Fey and Peggy cried together, sharing dates, experiences, similar occurrences, anguishing over their pain. And when the meeting was over, Fey prepared for the confrontation.

“I'ma kill his ass,” she said, as Peggy smiled and replied, “I understand.”

Hours later . . .

“Motherfucker, where you been?” she asked as her drunken mate faked a smooth swagger through the front door, before tripping over the edge of the living room rug. He held himself up by digging his nails into the plastic coating on the arm of the couch.

“I been out, I told you,” he slurred. “Why you worrying?”

“'Cause I smell your breath. And you said you'd be home by ten. It's three a.m.”

“Damn, you always questioning me, woman. I don't question you when you out at your church events all day long. Let me be.”

SMACK.

The slap across his face caused sideways slobber to fly across the room, splattering against the window. Stunned, he pushed himself up off the chair to receive a beating of words.

“What kind of man leaves his pregnant wife home without a call? You ain't shit. I knew I shouldn't have married you,” she screamed, right hand steady on her hip. “And you got the nerve to bring my church into this? You need Jesus.”

“Bitch,” Bill replied slowly, stumbling up straight. “I don't care who the hell you are, the mother of my child, my wife, whatever, don't you touch me.” He balled up his fist and punched her so hard that she fell into the living room shelf. Family photos in their frames tumbled to the floor. Blood-soaked tears streamed down her face as a gash oozed from her forehead.

“See what you done made me do?” he said. “Damn!”

“I hate you,” she screamed back, one hand rubbing her pregnant belly. “I hope you go to hell for what you did to me and your other wife.”

Bill paused, shaken, before saying, “I don't know what you talking about.”

“Yes, you do. Peggy? Your
other
wife?” His mouth opened slightly. “Yeah, the one from Raleigh. She came to visit today. You left her pregnant and had the nerve to send her five dollars ‘for her troubles,' ” she said, holding a porcelain angel that had slipped off the shelf. “You remember that, don't you?”

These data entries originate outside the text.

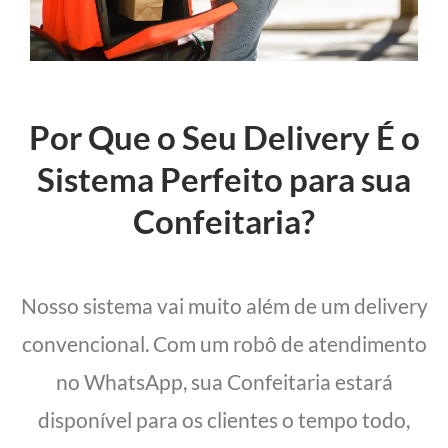
Por Que o Seu Delivery É o
Sistema Perfeito para sua
Confeitaria?
Nosso sistema vai muito além de um delivery
convencional. Com um robô de atendimento
no WhatsApp, sua Confeitaria estará
disponível para os clientes o tempo todo,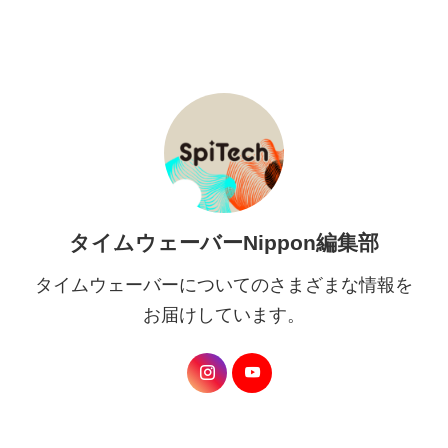
タイムウェーバーNippon編集部
タイムウェーバーについてのさまざまな情報を
お届けしています。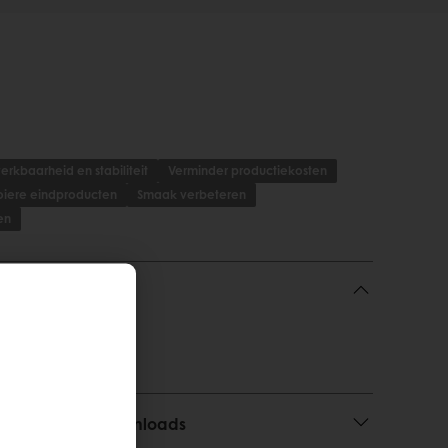
erkbaarheid en stabiliteit
Verminder productiekosten
iere eindproducten
Smaak verbeteren
en
n, gebruik en downloads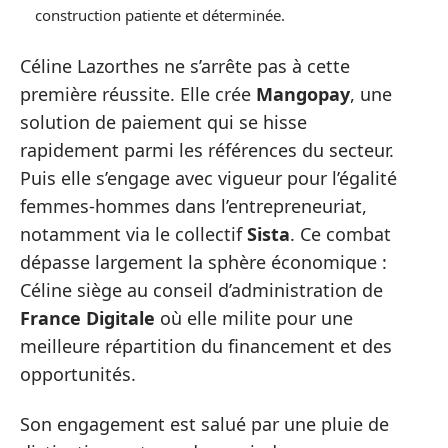
construction patiente et déterminée.
Céline Lazorthes ne s’arrête pas à cette
première réussite. Elle crée
Mangopay
, une
solution de paiement qui se hisse
rapidement parmi les références du secteur.
Puis elle s’engage avec vigueur pour l’égalité
femmes-hommes dans l’entrepreneuriat,
notamment via le collectif
Sista
. Ce combat
dépasse largement la sphère économique :
Céline siège au conseil d’administration de
France Digitale
où elle milite pour une
meilleure répartition du financement et des
opportunités.
Son engagement est salué par une pluie de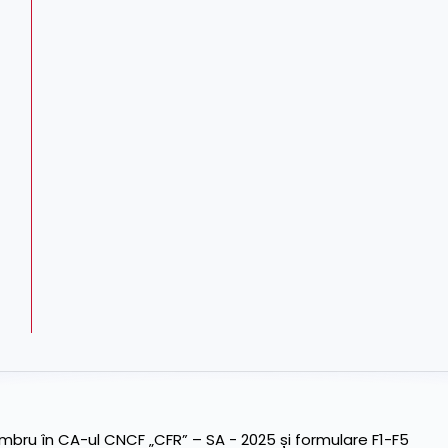
ru în CA-ul CNCF „CFR” – SA - 2025 și formulare F1-F5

“I don't need this,” he said, waving his hand in the air. Stumbling toward the front door, Bill stopped before leaving, staring through the screen in shock at a woman walking quickly up the sidewalk, grabbing a boy's hand. The four-year-old tried to keep up as his tiny legs dragged behind. His mother clenched his fingers and the straps of a large black purse, holding it tightly to the side of an oversize pregnant stomach.

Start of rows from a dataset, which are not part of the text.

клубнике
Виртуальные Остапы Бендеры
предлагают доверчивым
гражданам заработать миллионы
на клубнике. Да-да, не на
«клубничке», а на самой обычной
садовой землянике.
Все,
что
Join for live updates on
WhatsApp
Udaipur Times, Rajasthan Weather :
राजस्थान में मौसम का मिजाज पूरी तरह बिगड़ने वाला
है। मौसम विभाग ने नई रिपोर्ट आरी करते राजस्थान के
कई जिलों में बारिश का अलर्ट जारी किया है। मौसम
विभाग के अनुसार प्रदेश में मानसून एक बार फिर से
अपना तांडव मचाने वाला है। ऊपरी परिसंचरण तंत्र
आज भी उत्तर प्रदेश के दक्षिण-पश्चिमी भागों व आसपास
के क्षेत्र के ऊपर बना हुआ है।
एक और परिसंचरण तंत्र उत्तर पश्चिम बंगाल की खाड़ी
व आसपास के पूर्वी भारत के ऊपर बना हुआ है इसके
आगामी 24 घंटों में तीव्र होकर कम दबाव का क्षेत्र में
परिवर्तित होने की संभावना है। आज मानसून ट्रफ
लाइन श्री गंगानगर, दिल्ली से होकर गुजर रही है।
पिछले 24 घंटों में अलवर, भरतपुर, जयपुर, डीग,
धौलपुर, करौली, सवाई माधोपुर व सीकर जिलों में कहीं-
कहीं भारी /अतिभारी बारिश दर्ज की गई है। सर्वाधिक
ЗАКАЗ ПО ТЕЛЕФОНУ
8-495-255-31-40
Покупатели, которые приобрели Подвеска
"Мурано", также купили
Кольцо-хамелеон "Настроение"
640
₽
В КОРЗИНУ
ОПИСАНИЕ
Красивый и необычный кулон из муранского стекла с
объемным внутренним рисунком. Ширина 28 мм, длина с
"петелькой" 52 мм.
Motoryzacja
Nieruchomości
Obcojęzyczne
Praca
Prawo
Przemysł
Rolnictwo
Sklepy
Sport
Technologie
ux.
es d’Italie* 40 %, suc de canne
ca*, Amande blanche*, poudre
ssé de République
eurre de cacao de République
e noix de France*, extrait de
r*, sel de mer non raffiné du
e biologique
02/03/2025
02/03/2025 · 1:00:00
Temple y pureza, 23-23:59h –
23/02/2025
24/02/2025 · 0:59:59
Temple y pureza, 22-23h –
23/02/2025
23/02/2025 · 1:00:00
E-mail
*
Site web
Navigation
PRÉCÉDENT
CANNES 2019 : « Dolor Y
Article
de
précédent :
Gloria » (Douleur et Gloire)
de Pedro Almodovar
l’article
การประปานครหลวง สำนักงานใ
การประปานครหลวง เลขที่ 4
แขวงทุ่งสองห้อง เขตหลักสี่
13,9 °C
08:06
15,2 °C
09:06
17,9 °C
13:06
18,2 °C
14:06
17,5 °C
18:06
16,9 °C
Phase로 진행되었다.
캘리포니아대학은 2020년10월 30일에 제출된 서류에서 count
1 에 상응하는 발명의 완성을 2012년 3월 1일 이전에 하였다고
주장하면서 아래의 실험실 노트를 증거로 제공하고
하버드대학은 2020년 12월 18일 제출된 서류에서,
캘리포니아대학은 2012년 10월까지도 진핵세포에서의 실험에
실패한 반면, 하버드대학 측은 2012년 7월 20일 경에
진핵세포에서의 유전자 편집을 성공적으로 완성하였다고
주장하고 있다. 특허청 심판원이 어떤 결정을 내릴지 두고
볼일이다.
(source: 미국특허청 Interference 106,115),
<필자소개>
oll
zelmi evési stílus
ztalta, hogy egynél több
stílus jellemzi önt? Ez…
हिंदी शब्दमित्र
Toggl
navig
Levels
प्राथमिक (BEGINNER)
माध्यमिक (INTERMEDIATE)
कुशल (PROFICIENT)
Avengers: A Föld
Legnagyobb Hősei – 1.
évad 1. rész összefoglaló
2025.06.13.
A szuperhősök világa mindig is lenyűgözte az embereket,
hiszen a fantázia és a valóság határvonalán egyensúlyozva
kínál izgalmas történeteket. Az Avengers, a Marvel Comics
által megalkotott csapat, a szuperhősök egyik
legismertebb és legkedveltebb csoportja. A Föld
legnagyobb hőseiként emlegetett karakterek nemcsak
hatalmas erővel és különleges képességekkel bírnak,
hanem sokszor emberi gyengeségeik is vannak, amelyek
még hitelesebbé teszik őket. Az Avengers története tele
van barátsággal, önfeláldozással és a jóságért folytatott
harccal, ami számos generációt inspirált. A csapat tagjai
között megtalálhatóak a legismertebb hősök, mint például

Turning to help Fey stand, he caressed her arm, easing her up off the shelf, lifting his woman high. And with the angel figurine, she bashed him on the side of the head.

“Owww!”

Grandma Fey always laughed when she told this part of the story. “Owwww,” she'd say in a high-pitched voice, mocking Bill's pussylike whimper. Continuing the saga, she told the parts where he cussed and held his throbbing head. And then the final moment, when he stared at Fey's bloated belly, turned without a word, and left. Decades later, my mother, who was a fetus at the time of the fight, had yet to meet her dad. And the story, as it always did, left an awkward moment of silence, which Grandma Fey broke by looking up and yelling at me.

“Meena, don't you bring no crazy boys home. Get you a nice one,” she said, pointing at me. “Smart. But don't let him hit you. Or I'ma beat him.”

I'd never had that problem, I thought, sitting alone on my couch, staring through the blinds. The sun dipped behind clouds casting shadows across the horizon that opened up to torrential rain showers. I picked up the phone to dial, pausing to look at the numbers, before throwing the cordless back on the couch. Glancing out the window for signs of a green Hyundai, I grabbed the phone again and dialed Dexter's number. Once. Twice. Voice mail a third time. The anxiety strangled my stomach, tightening muscles into gassy contortions. I decided, as I tossed the phone down a fourth time, I was ready to do something about this situation.